Per ciò che concerne la conoscenza del futuro, abbiamo i gravissimi peccati di chiromanzia (lettura del futuro attraverso i segni della mano), di cartomanzia (lettura del futuro attraverso le carte e i tarocchi) e, in generale, di magia (consultare un sedicente mago al fine di conoscere il futuro). Anche in questo caso chi viene consultato non è il mago ma il demonio e non c'è da stupirsi che a volte qualche predizione si avveri, perché il demonio, pur non conoscendo con certezza i futuri contingenti (cioè gli eventi che dipendono totalmente dalla libertà dell'uomo o dai "casi fortuiti"), essendo molto intelligente, è capace di prevedere (prevalentemente e a grandilinee) molti di essi. L'occultismo è a volte usato come strumento per procurare qualche beneficio (cosiddetta magia bianca) oppure maleficio (cosiddetta magia nera). La pranoterapia, alcune forme particolari di ginnastica (quali per esempio yoga e Reiki) o altre pratiche volte a procurare qualche beneficio o togliere malefici (per esempio il malocchio) appartengono al medesimo genere.
Il ricorso a maghi per procurare malefici attraverso fatture, legature, malocchi, talismani, amuleti, ecc., configura le principali fattispecie di magia nera.
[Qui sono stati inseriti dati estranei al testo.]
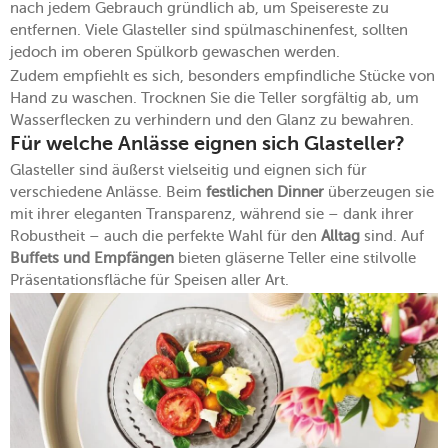
nach jedem Gebrauch gründlich ab, um Speisereste zu
entfernen. Viele Glasteller sind spülmaschinenfest, sollten
jedoch im oberen Spülkorb gewaschen werden.
Zudem empfiehlt es sich, besonders empfindliche Stücke von
Hand zu waschen. Trocknen Sie die Teller sorgfältig ab, um
Wasserflecken zu verhindern und den Glanz zu bewahren.
Für welche Anlässe eignen sich Glasteller?
Glasteller sind äußerst vielseitig und eignen sich für
verschiedene Anlässe. Beim
festlichen Dinner
überzeugen sie
mit ihrer eleganten Transparenz, während sie – dank ihrer
Robustheit – auch die perfekte Wahl für den
Alltag
sind. Auf
Buffets und Empfängen
bieten gläserne Teller eine stilvolle
Präsentationsfläche für Speisen aller Art.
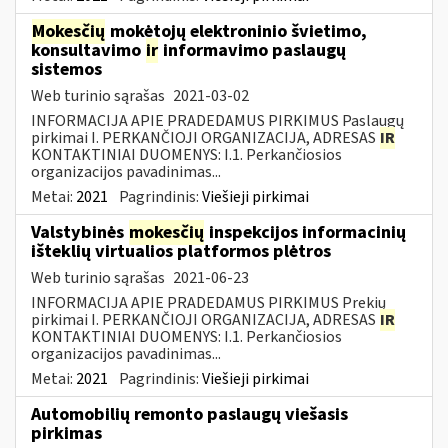
Mokesčių
mokėtojų elektroninio švietimo,
konsultavimo
ir
informavimo paslaugų
sistemos
Web turinio sąrašas
2021-03-02
INFORMACIJA APIE PRADEDAMUS PIRKIMUS Paslaugų
pirkimai I. PERKANČIOJI ORGANIZACIJA, ADRESAS
IR
KONTAKTINIAI DUOMENYS: I.1. Perkančiosios
organizacijos pavadinimas...
Metai:
2021
Pagrindinis:
Viešieji pirkimai
Valstybinės
mokesčių
inspekcijos informacinių
išteklių virtualios platformos plėtros
Web turinio sąrašas
2021-06-23
INFORMACIJA APIE PRADEDAMUS PIRKIMUS Prekių
pirkimai I. PERKANČIOJI ORGANIZACIJA, ADRESAS
IR
KONTAKTINIAI DUOMENYS: I.1. Perkančiosios
organizacijos pavadinimas...
Metai:
2021
Pagrindinis:
Viešieji pirkimai
Automobilių remonto paslaugų viešasis
pirkimas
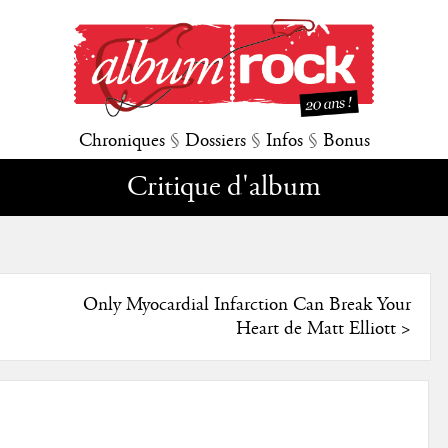
Chroniques
§
Dossiers
§
Infos
§
Bonus
Critique d'album
Only Myocardial Infarction Can Break Your
Heart de Matt Elliott
>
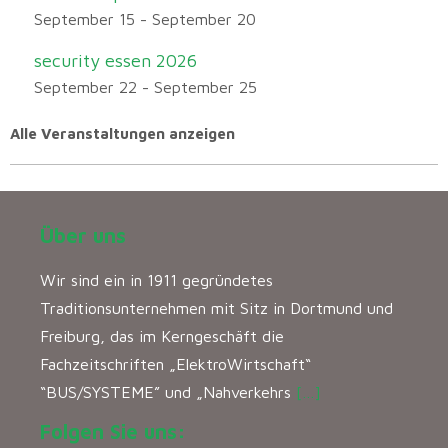
September 15
-
September 20
security essen 2026
September 22
-
September 25
Alle Veranstaltungen anzeigen
Über uns
Wir sind ein in 1911 gegründetes
Traditionsunternehmen mit Sitz in Dortmund und
Freiburg, das im Kerngeschäft die
Fachzeitschriften „ElektroWirtschaft“
“BUS/SYSTEME” und „Nahverkehrs
[…]
Folgen Sie uns:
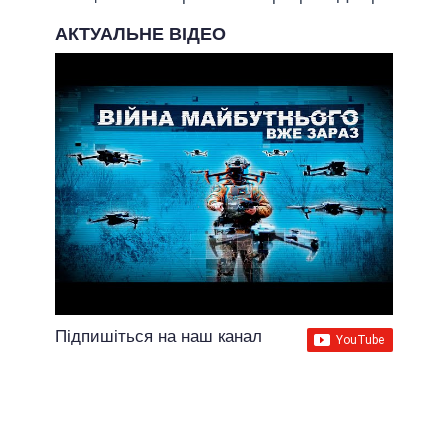
АКТУАЛЬНЕ ВІДЕО
Підпишіться на наш канал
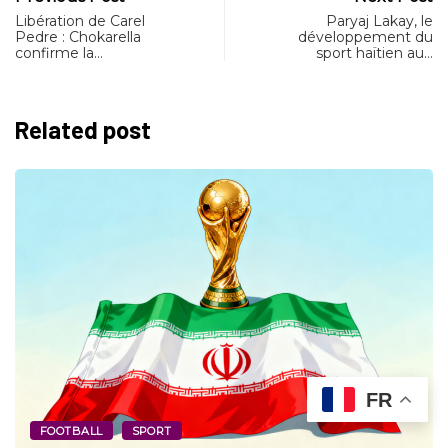
Libération de Carel
Paryaj Lakay, le
Pedre : Chokarella
développement du
confirme la…
sport haïtien au…
Related post
FR
FOOTBALL
SPORT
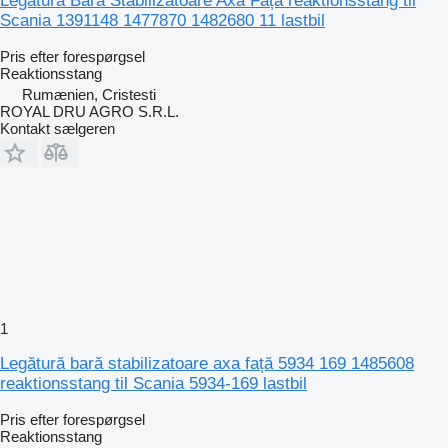
Legătură Bară Stabilizatoare Axă Față reaktionsstang til
Scania 1391148 1477870 1482680 11 lastbil
Pris efter forespørgsel
Reaktionsstang
Rumænien, Cristesti
ROYAL DRU AGRO S.R.L.
Kontakt sælgeren
1
Legătură bară stabilizatoare axa față 5934 169 1485608
reaktionsstang til Scania 5934-169 lastbil
Pris efter forespørgsel
Reaktionsstang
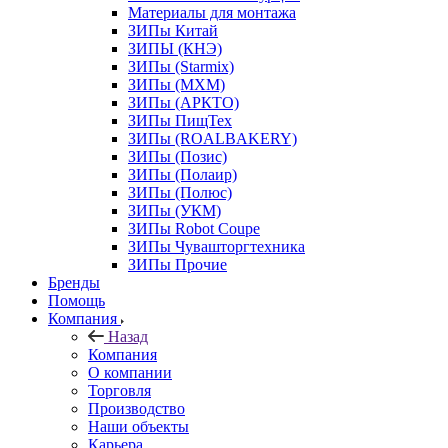
Материалы для монтажа
ЗИПы Китай
ЗИПЫ (КНЭ)
ЗИПы (Starmix)
ЗИПы (МХМ)
ЗИПы (АРКТО)
ЗИПы ПищТех
ЗИПы (ROALBAKERY)
ЗИПы (Позис)
ЗИПы (Полаир)
ЗИПы (Полюс)
ЗИПы (УКМ)
ЗИПы Robot Coupe
ЗИПы Чувашторгтехника
ЗИПы Прочие
Бренды
Помощь
Компания
Назад
Компания
О компании
Торговля
Производство
Наши объекты
Карьера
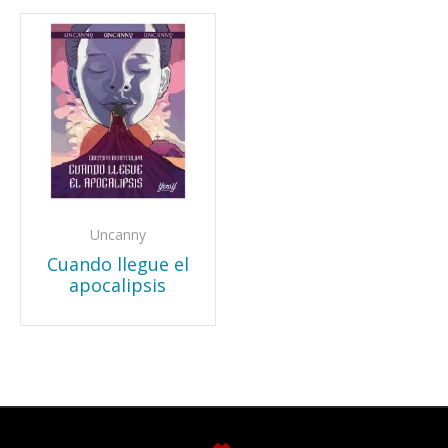
Uncanny
Cuando llegue el
apocalipsis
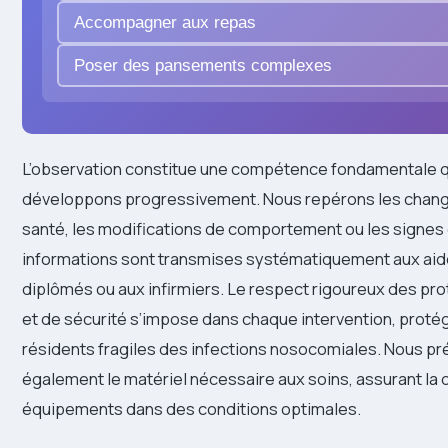
Accompagner aux repas
Poser des pansements complexes
L’observation constitue une compétence fondamentale 
développons progressivement. Nous repérons les chang
santé, les modifications de comportement ou les signes
informations sont transmises systématiquement aux ai
diplômés ou aux infirmiers. Le respect rigoureux des pr
et de sécurité s’impose dans chaque intervention, protég
résidents fragiles des infections nosocomiales. Nous p
également le matériel nécessaire aux soins, assurant la d
équipements dans des conditions optimales.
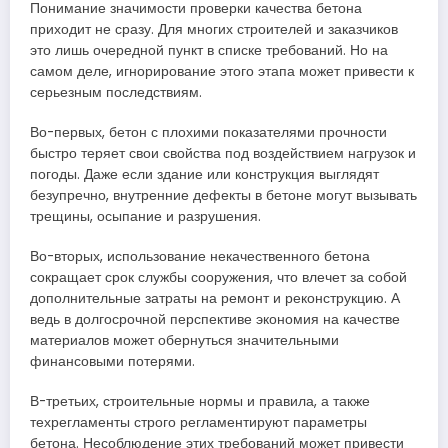
Понимание значимости проверки качества бетона
приходит не сразу. Для многих строителей и заказчиков
это лишь очередной пункт в списке требований. Но на
самом деле, игнорирование этого этапа может привести к
серьезным последствиям.
Во-первых, бетон с плохими показателями прочности
быстро теряет свои свойства под воздействием нагрузок и
погоды. Даже если здание или конструкция выглядят
безупречно, внутренние дефекты в бетоне могут вызывать
трещины, осыпание и разрушения.
Во-вторых, использование некачественного бетона
сокращает срок службы сооружения, что влечет за собой
дополнительные затраты на ремонт и реконструкцию. А
ведь в долгосрочной перспективе экономия на качестве
материалов может обернуться значительными
финансовыми потерями.
В-третьих, строительные нормы и правила, а также
техрегламенты строго регламентируют параметры
бетона. Несоблюдение этих требований может привести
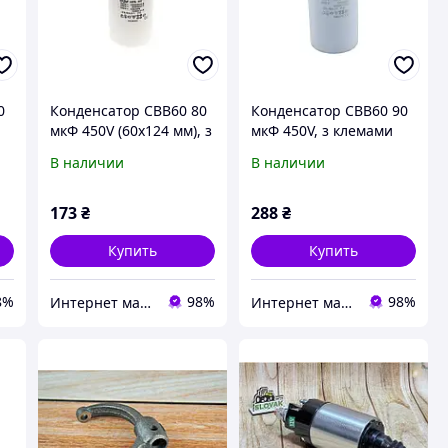
0
Конденсатор CBB60 80
Конденсатор CBB60 90
мкФ 450V (60x124 мм), з
мкФ 450V, з клемами
клемами (Leon One)
(Piranil)
В наличии
В наличии
173
₴
288
₴
Купить
Купить
8%
98%
98%
Интернет магазин Scotch-Rubin
Интернет магазин Scotch-Rubin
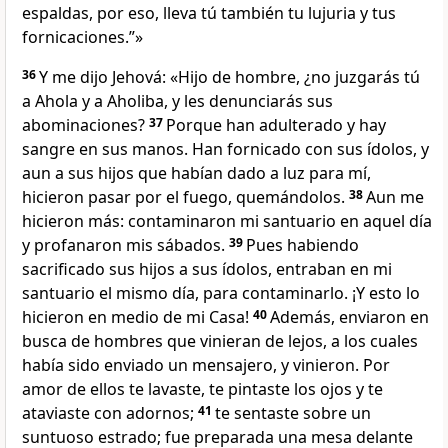
espaldas, por eso, lleva tú también tu lujuria y tus
fornicaciones.”»
36
Y me dijo Jehová: «Hijo de hombre, ¿no juzgarás tú
a Ahola y a Aholiba, y les denunciarás sus
abominaciones?
37
Porque han adulterado y hay
sangre en sus manos. Han fornicado con sus ídolos, y
aun a sus hijos que habían dado a luz para mí,
hicieron pasar por el fuego, quemándolos.
38
Aun me
hicieron más: contaminaron mi santuario en aquel día
y profanaron mis sábados.
39
Pues habiendo
sacrificado sus hijos a sus ídolos, entraban en mi
santuario el mismo día, para contaminarlo. ¡Y esto lo
hicieron en medio de mi Casa!
40
Además, enviaron en
busca de hombres que vinieran de lejos, a los cuales
había sido enviado un mensajero, y vinieron. Por
amor de ellos te lavaste, te pintaste los ojos y te
ataviaste con adornos;
41
te sentaste sobre un
suntuoso estrado; fue preparada una mesa delante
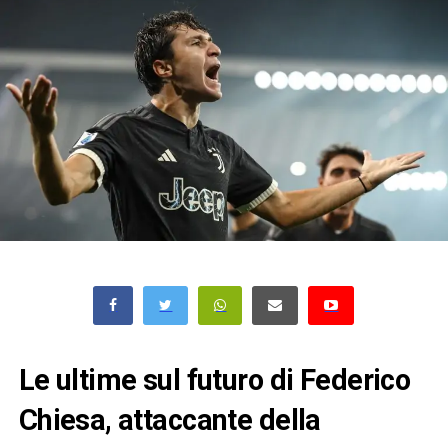
Le ultime sul futuro di Federico
Chiesa, attaccante della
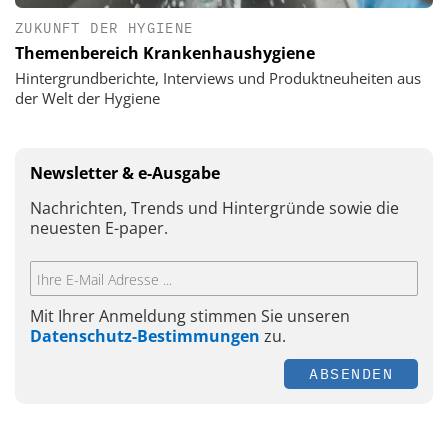
ZUKUNFT DER HYGIENE
Themenbereich Krankenhaushygiene
Hintergrundberichte, Interviews und Produktneuheiten aus
der Welt der Hygiene
Newsletter & e-Ausgabe
Nachrichten, Trends und Hintergründe sowie die
neuesten E-paper.
Mit Ihrer Anmeldung stimmen Sie unseren
Datenschutz-Bestimmungen
zu.
ABSENDEN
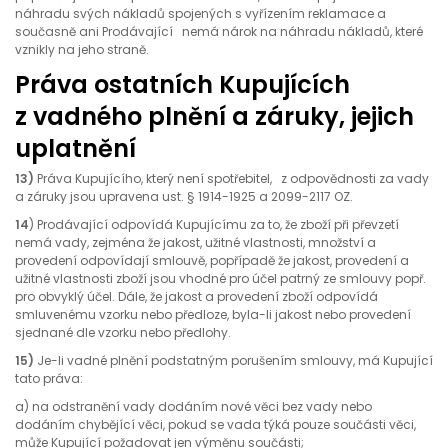
náhradu svých nákladů spojených s vyřízením reklamace a
současně ani Prodávající nemá nárok na náhradu nákladů, které
vznikly na jeho straně.
Práva ostatních Kupujících
z vadného plnění a záruky, jejich
uplatnění
13)
Práva Kupujícího, který není spotřebitel, z odpovědnosti za vady
a záruky jsou upravena ust. § 1914-1925 a 2099-2117 OZ.
14
) Prodávající odpovídá Kupujícímu za to, že zboží při převzetí
nemá vady, zejména že jakost, užitné vlastnosti, množství a
provedení odpovídají smlouvě, popřípadě že jakost, provedení a
užitné vlastnosti zboží jsou vhodné pro účel patrný ze smlouvy popř.
pro obvyklý účel. Dále, že jakost a provedení zboží odpovídá
smluvenému vzorku nebo předloze, byla-li jakost nebo provedení
sjednané dle vzorku nebo předlohy.
15)
Je-li vadné plnění podstatným porušením smlouvy, má Kupující
tato práva:
a) na odstranění vady dodáním nové věci bez vady nebo
dodáním chybějící věci, pokud se vada týká pouze součásti věci,
může Kupující požadovat jen výměnu součásti;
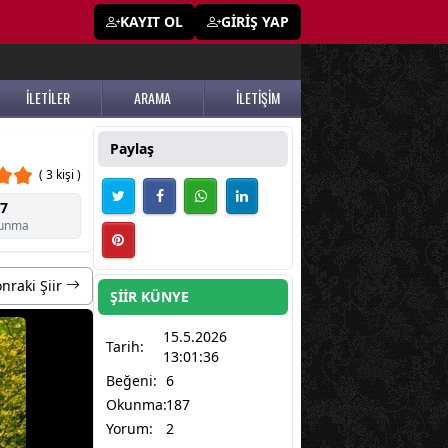
KAYIT OL
GİRİŞ YAP
İLETİLER
ARAMA
İLETİŞİM
Paylaş
( 3 kişi )
7
unma
nraki Şiir
ŞİİR KÜNYE
15.5.2026
Tarih:
13:01:36
Beğeni:
6
Okunma:
187
Yorum:
2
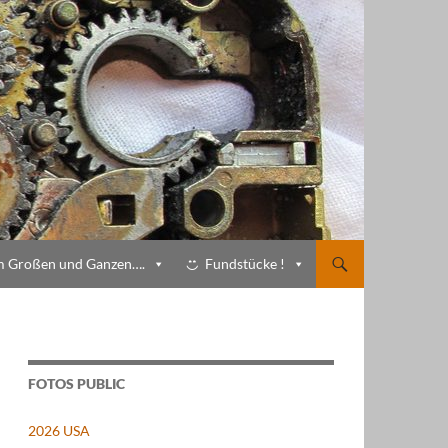
m Großen und Ganzen….
Fundstücke !
FOTOS PUBLIC
2026 USA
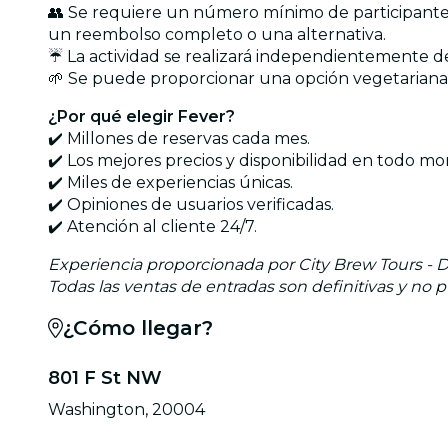
👥 Se requiere un número mínimo de participantes
un reembolso completo o una alternativa.
☔ La actividad se realizará independientemente de
🌱 Se puede proporcionar una opción vegetariana, p
¿Por qué elegir Fever?
✔️ Millones de reservas cada mes.
✔️ Los mejores precios y disponibilidad en todo m
✔️ Miles de experiencias únicas.
✔️ Opiniones de usuarios verificadas.
✔️ Atención al cliente 24/7.
Experiencia proporcionada por City Brew Tours - 
Todas las ventas de entradas son definitivas y no
¿Cómo llegar?
801 F St NW
Washington, 20004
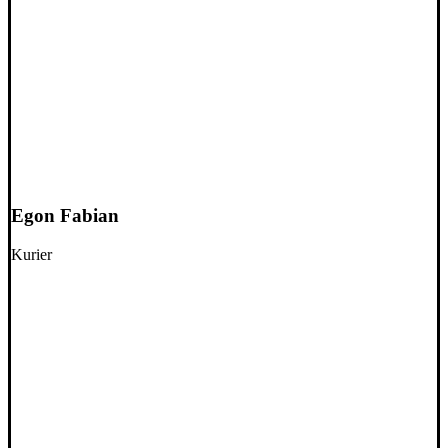
Egon Fabian
Kurier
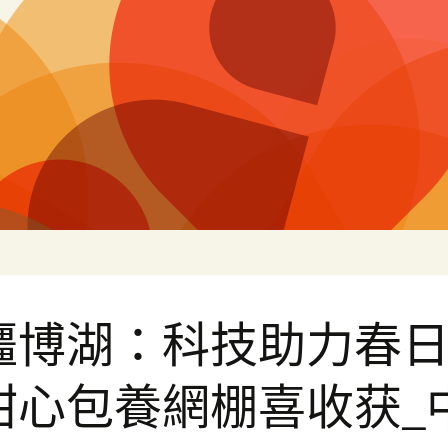
白
疆博湖：科技助力春
甜心包養網棚喜收获_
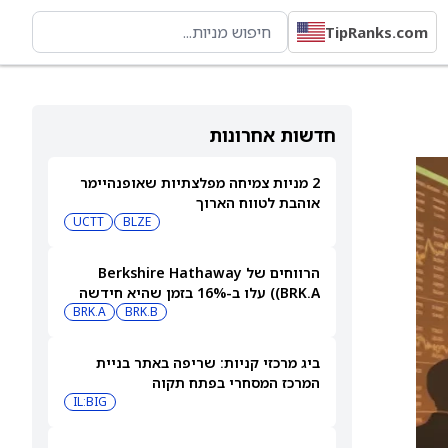
TipRanks.com
חדשות אחרונות
2 מניות צמיחה מפלצתיות שאופנהיימר
אוהבת לטווח הארוך
UCTT
BLZE
הרווחים של Berkshire Hathaway
(BRK.A) עלו ב-16% בזמן שהיא חידשה
BRK.B
רכישות עצמיות בהיקף של 4.5 מיליארד
BRK.A
דולר
ביג מרכזי קניות: שריפה באתר בניית
המרכז המסחרי בפתח תקוה
IL:BIG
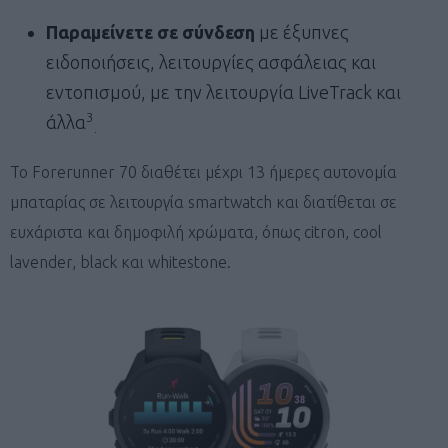
Παραμείνετε σε σύνδεση
με έξυπνες
ειδοποιήσεις, λειτουργίες ασφάλειας και
εντοπισμού, με την λειτουργία LiveTrack και
3
άλλα
.
Το Forerunner 70 διαθέτει μέχρι 13 ήμερες αυτονομία
μπαταρίας σε λειτουργία smartwatch και διατίθεται σε
ευχάριστα και δημοφιλή χρώματα, όπως citron, cool
lavender, black και whitestone.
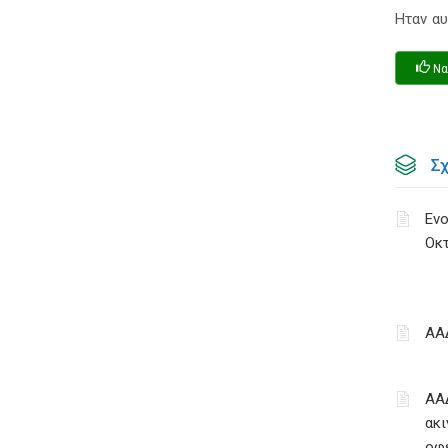
Ηταν αυ
Να
Σ
Ενο
Οκ
ΑΑ
ΑΑ
ακι
οφ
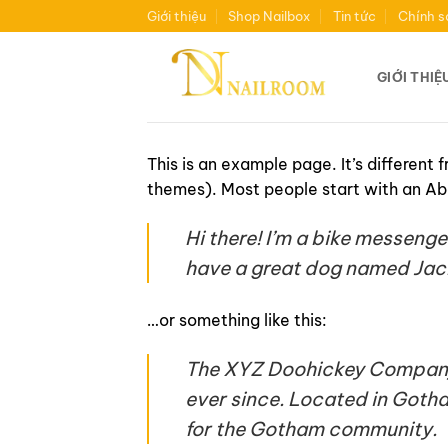
Bỏ
Giới thiệu
Shop Nailbox
Tin tức
Chính s
qua
nội
GIỚI THIỆ
dung
This is an example page. It’s different 
themes). Most people start with an Abou
Hi there! I’m a bike messenger
have a great dog named Jack, 
…or something like this:
The XYZ Doohickey Company w
ever since. Located in Goth
for the Gotham community.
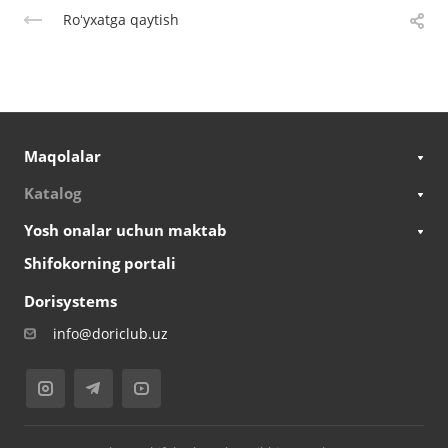
Roʻyxatga qaytish
Maqolalar
Katalog
Yosh onalar uchun maktab
Shifokorning portali
Dorisystems
info@doriclub.uz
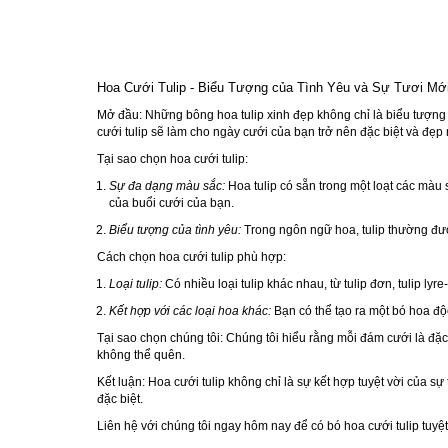
Hoa Cưới Tulip - Biểu Tượng của Tình Yêu và Sự Tươi Mớ
Mở đầu:
Những bông hoa tulip xinh đẹp không chỉ là biểu tượng 
cưới tulip sẽ làm cho ngày cưới của bạn trở nên đặc biệt và đẹp 
Tại sao chọn hoa cưới tulip:
Sự đa dạng màu sắc:
Hoa tulip có sẵn trong một loạt các màu 
của buổi cưới của bạn.
Biểu tượng của tình yêu:
Trong ngôn ngữ hoa, tulip thường được
Cách chọn hoa cưới tulip phù hợp:
Loại tulip:
Có nhiều loại tulip khác nhau, từ tulip đơn, tulip l
Kết hợp với các loại hoa khác:
Bạn có thể tạo ra một bó hoa độ
Tại sao chọn chúng tôi:
Chúng tôi hiểu rằng mỗi đám cưới là đặc 
không thể quên.
Kết luận:
Hoa cưới tulip không chỉ là sự kết hợp tuyệt vời của sự
đặc biệt.
Liên hệ với chúng tôi ngay hôm nay để có bó hoa cưới tulip tuyệt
Pur essendo queste ultime pratiche assai più gravi delle prime (perché mosse dall'odio verso qualche persona), gli esorcisti affermano che anche la cosiddetta magia bianca non si deve praticare, perché è sempre un ricorso alle forze demoniache, le quali concedono qualche apparente beneficio come "prezzo" dell'anima che si consegna a loro attraverso il ricorso all'occulto.
Infine, è oggi quanto mai diffuso il vero e proprio satanismo, ovvero il culto reso al demonio in odio a Dio o per ricevere da lui beni, ricchezze e piaceri della vita. Gli atti con cui si compie in modo diretto questo esecrabile delitto sono la consacrazione a satana (normalmente con un patto scritto col proprio sangue), la partecipazione agli atti di culto rivolti a satana (di cui il principale è la messa nera) e l'affiliazione ad una setta satanica. Ci si rende tuttavia soggetti ai nefasti influssi dei nemici di Dio pure approvando eventi o cerimonie di chiara origine satanica o (peggio) partecipando ad essi, anche se non se ne è a conoscenza. A questo riguardo la stolta ed esecrabile celebrazione della festa di Halloween è uno (ma purtroppo non l'unico) dei chiari e lampanti esempi del grado a cui può giungere la stoltezza dell'uomo, che rinnegando Dio, consegna se stesso (ed anche la sua intelligenza e buon senso) in balia del mondo delle tenebre.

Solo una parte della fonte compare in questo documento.